BEGIN

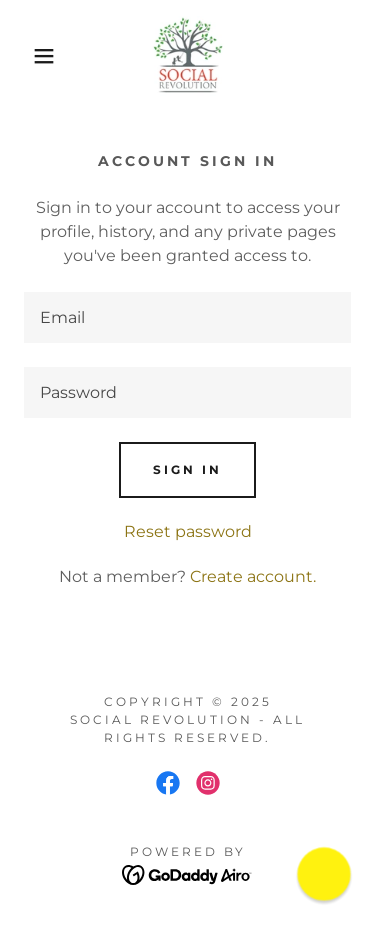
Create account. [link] (253, 576)
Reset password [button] (188, 531)
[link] (188, 56)
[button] (29, 56)
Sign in (187, 469)
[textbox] (187, 317)
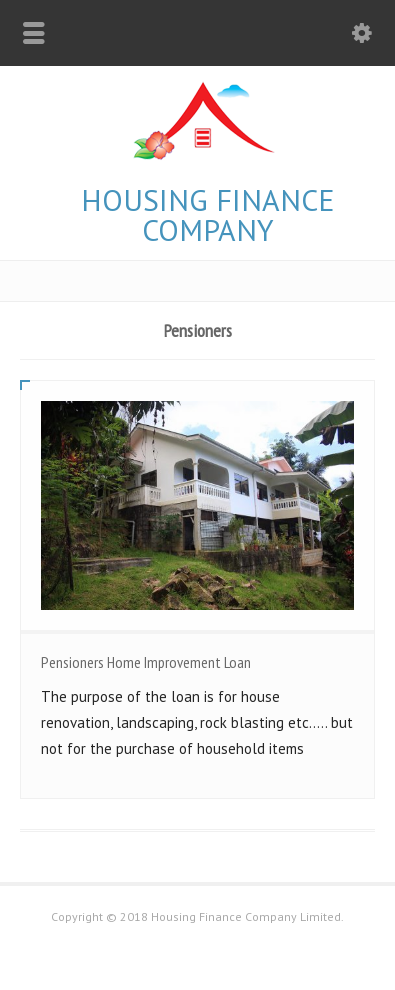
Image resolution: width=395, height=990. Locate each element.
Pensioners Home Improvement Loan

END

What you are asked to do:
Reproduce each entry exactly as given; no pictures, please.

Worked solution:
Create account. [link] (253, 576)
Reset password [button] (188, 531)
[link] (188, 56)
[button] (29, 56)
Sign in (187, 469)
[textbox] (187, 317)
Image resolution: width=395, height=990. Locate each element.
Pensioners Home Improvement Loan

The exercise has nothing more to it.